Hollus smise di muovere i peduncoli oculari. — Sì, è vero.

— Allora dovresti sapere un mucchio di cose.

— So alcune cose — disse Hollus. — Ma non so come curare il cancro. Anche mia madre ne è morta.

Ricky guardò con grande interesse l’alieno. Pareva intenzionato a rivolgergli qualche parola di conforto, ma non sapeva cosa dire, era chiaro.

Susan si alzò e portò dalla cucina le costolette d’agnello in salsa di menta.

Continuammo a mangiare in silenzio.

Capii che si era presentata un’occasione probabilmente irripetibile.

Hollus era lì con me, in carne e ossa.

Dopo cena, gli chiesi di scendere nel mio studio. L’alieno ebbe una certa difficoltà con la mezza rampa di scale, ma se la cavò.

Andai al classificatore a due cassetti ed estrassi un fascio di fogli. — È normale che una persona scriva un documento per indicare come ciò che possiede dovrà essere distribuito dopo la sua morte — dissi. — Ovviamente lascio quasi tutto a Susan e a Ricky, ma faccio anche alcune donazioni a certi enti: la Canadian Cancer Society, il rom, un paio d’altri. Alcune cose andranno anche a mio fratello, ai suoi figli e a qualche altro parente. Ho… ho pensato di modificare il testamento per lasciare qualcosa a te, Hollus, ma… be’, pareva inutile. Cioè, probabilmente non sarai più qui, dopo la mia morte e, be’, di solito non sei realmente qui, in ogni caso. Ma stasera…
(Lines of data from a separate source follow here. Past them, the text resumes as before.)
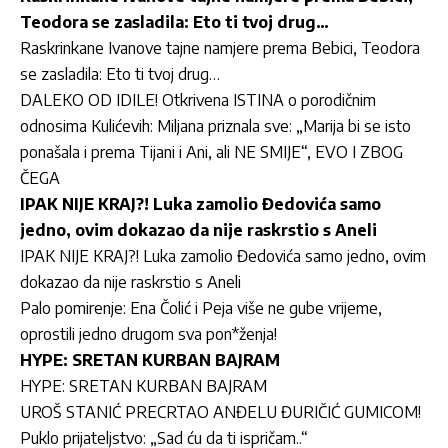
Teodora se zasladila: Eto ti tvoj drug…
Raskrinkane Ivanove tajne namjere prema Bebici, Teodora
se zasladila: Eto ti tvoj drug…
DALEKO OD IDILE! Otkrivena ISTINA o porodičnim
odnosima Kulićevih: Miljana priznala sve: „Marija bi se isto
ponašala i prema Tijani i Ani, ali NE SMIJE“, EVO I ZBOG
ČEGA
IPAK NIJE KRAJ?! Luka zamolio Đedovića samo
jedno, ovim dokazao da nije raskrstio s Aneli
IPAK NIJE KRAJ?! Luka zamolio Đedovića samo jedno, ovim
dokazao da nije raskrstio s Aneli
Palo pomirenje: Ena Čolić i Peja više ne gube vrijeme,
oprostili jedno drugom sva pon*ženja!
HYPE: SRETAN KURBAN BAJRAM
HYPE: SRETAN KURBAN BAJRAM
UROŠ STANIĆ PRECRTAO ANĐELU ĐURIČIĆ GUMICOM!
Puklo prijateljstvo: „Sad ću da ti ispričam..“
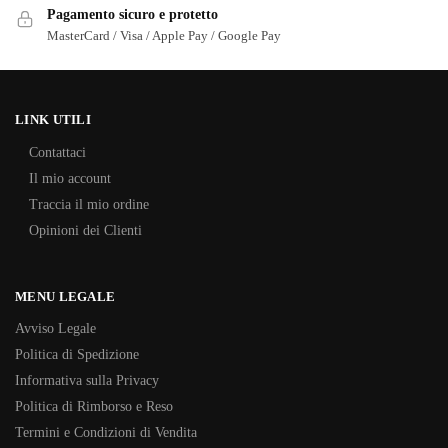
Pagamento sicuro e protetto
MasterCard / Visa / Apple Pay / Google Pay
LINK UTILI
Contattaci
Il mio account
Traccia il mio ordine
Opinioni dei Clienti
MENU LEGALE
Avviso Legale
Politica di Spedizione
Informativa sulla Privacy
Politica di Rimborso e Reso
Termini e Condizioni di Vendita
— Stasera — convenne Hollus — sono realmente io.

— Probabilmente è più semplice se mi limito a darti ora questi fogli… il dattiloscritto del mio libro, Dinosauri canadesi. Ormai le gente scrive libri utilizzando il computer, ma questo è stato battuto su una macchina per scrivere manuale. Non ha grande valore e i dati sono ormai molto sorpassati, ma è il mio piccolo contributo alla letteratura popolare sui dinosauri e, be’, mi piacerebbe che lo avessi tu… da paleontologo a collega. — Mi strinsi nelle spalle. — Un mio ricordo.

L’alieno prese i fogli. Mosse avanti e indietro i peduncoli oculari. — La tua famiglia non vorrà questo manoscritto?

— Hanno copie del libro.

Hollus aprì un lembo dell’indumento e mise in mostra una grossa tasca di plastica: le pagine del manoscritto ci stavano comodamente. — Grazie — disse.

Seguì un momento di silenzio. Alla fine dissi: — No, Hollus… grazie a te, per tutto. — Protesi la mano e gli strinsi il braccio.